Ce décret révolutionnaire n’était pas la première campagne que Kerensky a menée au nom des juifs.

Son petit-fils, Stephen Kerensky, qui vit maintenant au Royaume-Uni, a déclaré au Times of Israël qu’en tant qu’avocat, il a souvent défendu des clients juifs.

Alexander Kerensky a soutenu Menachem Mendel Beilis, un Juif innocent jugé pour avoir commis un meurtre rituel à Kiev en 1913. Kerensky a été condamné à plusieurs mois de prison pour avoir publié un communiqué en défense de Beilis (même si la peine n’a pas été appliquée).

Durant l’Affaire Beilis, ces prospectus antisémites étaient distribués à Kiev pour avertir les Chrétiens de veiller sur leurs enfants aux périodes de la Pâque Juive. (Crédit : Beyond the Pale/Wikimedia Commons)

Lors de la Première Guerre mondiale, quand une rumeur s’est répandue selon laquelle des Juifs tiraient dans le dos des soldats russes, Kerensky a mené une enquête sur ces accusations et a découvert qu’elles étaient fausses.

Après que les Bolcheviks ont pris le pouvoir, Kerensky a fui la Russie et s’est finalement installé à New York.

Zvi Gitelman, professeur en Etudes judaïques et en Sciences Politiques à l’Université du Michigan, se souvient l’avoir rencontré à la réception annuelle de l’Institut russe de l’Université de Colombia dans les années 1960.
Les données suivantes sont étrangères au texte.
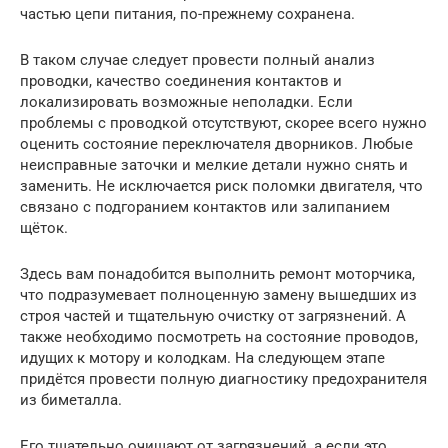
частью цепи питания, по-прежнему сохранена.
В таком случае следует провести полный анализ
проводки, качество соединения контактов и
локализировать возможные неполадки. Если
проблемы с проводкой отсутствуют, скорее всего нужно
оценить состояние переключателя дворников. Любые
неисправные заточки и мелкие детали нужно снять и
заменить. Не исключается риск поломки двигателя, что
связано с подгоранием контактов или залипанием
щёток.
Здесь вам понадобится выполнить ремонт моторчика,
что подразумевает полноценную замену вышедших из
строя частей и тщательную очистку от загрязнений. А
также необходимо посмотреть на состояние проводов,
идущих к мотору и колодкам. На следующем этапе
придётся провести полную диагностику предохранителя
из биметалла.
Его тщательно очищают от загрязнений, а если это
Photo prise dans les années 1910 : Menachem Mendel Beilis est arrêté pour « meurtre rituel. (Crédit : Domaine Public)

« Les gens murmuraient, ‘Vous savez qui c’est ?’ On s’approchait de lui, et il disait, d’un ton sardonique, ‘Aha ! Vous ne pensiez pas que j’étais vivant !’, a raconté Gitelman. C’était assez fascinant de voir un acteur historique important devant vos yeux ».

Kerensky est mort en 1970 à l’âge de 89 ans.
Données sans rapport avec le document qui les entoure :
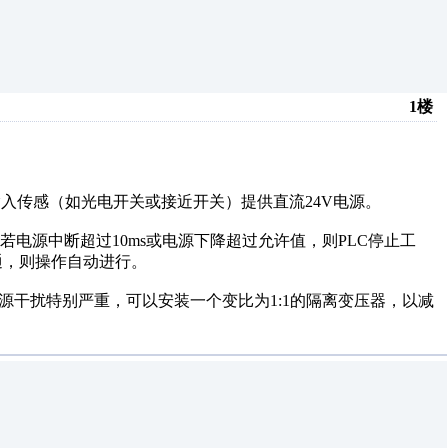
1楼
入传感（如光电开关或接近开关）提供直流24V电源。
若电源中断超过10ms或电源下降超过允许值，则PLC停止工
通，则操作自动进行。
源干扰特别严重，可以安装一个变比为1:1的隔离变压器，以减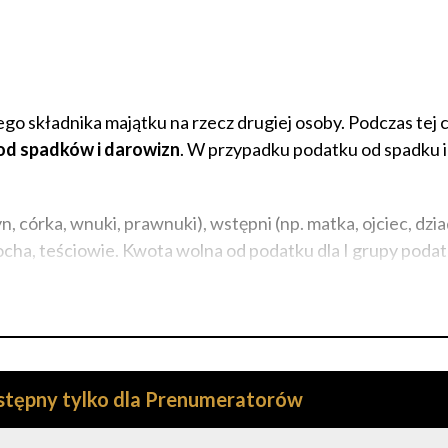
go składnika majątku na rzecz drugiej osoby. Podczas tej 
od spadków i darowizn
. W przypadku podatku od spadku 
syn, córka, wnuki, prawnuki), wstępni (np. matka, ojciec, dzi
ocha, teściowie. Kwota wolna od podatku dla I grupy podat
ostępny tylko dla Prenumeratorów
Des rumeurs d’héritage juif

Kerensky n’avait pas d’ancêtre juif, mais pendant longtemps, les gens qui ne l’aimaient pas ont essayé de le discréditer en affirmant qu’il était de toute façon juif.
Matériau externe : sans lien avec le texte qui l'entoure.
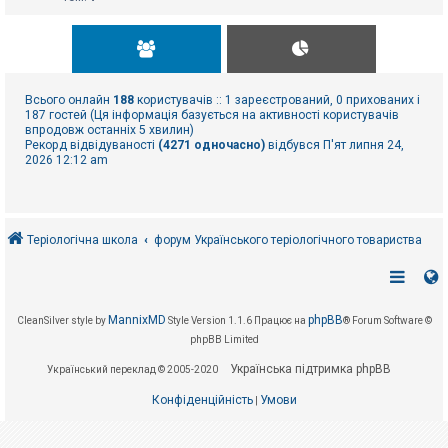
Всього онлайн
188
користувачів :: 1 зареєстрований, 0 прихованих і
187 гостей (Ця інформація базується на активності користувачів
впродовж останніх 5 хвилин)
Рекорд відвідуваності
(4271 одночасно)
відбувся П'ят липня 24,
2026 12:12 am
Теріологічна школа
форум Українського теріологічного товариства
MannixMD
phpBB
CleanSilver style by
Style Version 1.1.6
Працює на
® Forum Software ©
phpBB Limited
Українська підтримка phpBB
Український переклад © 2005-2020
Конфіденційність
Умови
|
« Kerensky luttait contre l’antisémitisme, et pour certaines personnes, c’était suffisant pour penser qu’il était juif », a déclaré Boris Kolonitsky, un professeur d’histoire de l’Université Européenne de Saint-Pétersbourg et auteur de Camarade Kerensky : la Révolution anti-monarchique, qui a été publié en Russie plus tôt cette année.

« Kerensky luttait contre l’antisémitisme, et pour certaines personnes, c’était suffisant pour penser qu’il était juif »

Kolonitsky s’intéresse aux rumeurs – auxquelles beaucoup d’habitants de Russie croyaient il y a 100 ans – voulant que Kerensky ait des antécédents juifs secrets, ou tout du moins qu’il ait été la victime d’un complot juif pour renverser la monarchie russe.

Réunion politique juive en Russie, au moment de la Révolution russe de 1917. (Crédit : Musée juif et centre de la tolérance de Moscou)

« Personne ne l’a jamais prouvé, mais cela n’a pas d’importance parce que beaucoup de gens le considéraient comme juif en 1917 », a déclaré Kolonitsky. « Certains journaux de droite ont, en réalité, bien accueilli les Bolcheviks en pensant que ‘Kerensky le Juif’ serait finalement évincé du pouvoir ».

Cent ans ont passé depuis la Révolution russe, mais la rumeur d’un Kerensky juif est toujours vivante.

En 2002, un livre publié en Russie et intitulé Le Peuple de l’Ombre a affirmé que le vrai nom de Kerensky était Aaron Gelfman, et qu’il était en réalité le fils de la femme terroriste juive Gesya Gelfman qui avait essayé d’assassiner le tsar, a expliqué Gitelman, qui a lu le livre après être tombé dessus à la bibliothèque de l’Université du Michigan.

« La focalisation principale du livre est la conspiration maçonnique juive. C’est absurde », a affirmé Gitelman. « Cela n’a pas de sens. L’auteur a simplement inventé tout cela. »

Stephen Kerensky, le petit-fils de Kerensky, a confirmé que tous ces éléments au sujet du soi-disant héritage juif de son grand-père sont du « non-sens », c’est « totalement sans pertinence ».

« C’était l’une de choses que les gens disaient pour le dénigrer. C’était tout simplement un moyen de minimiser son statut, a-t-il déclaré. Mon grand-père a passé son temps à combattre contre l’oppression du peuple juif, et c’est l’unique lien ».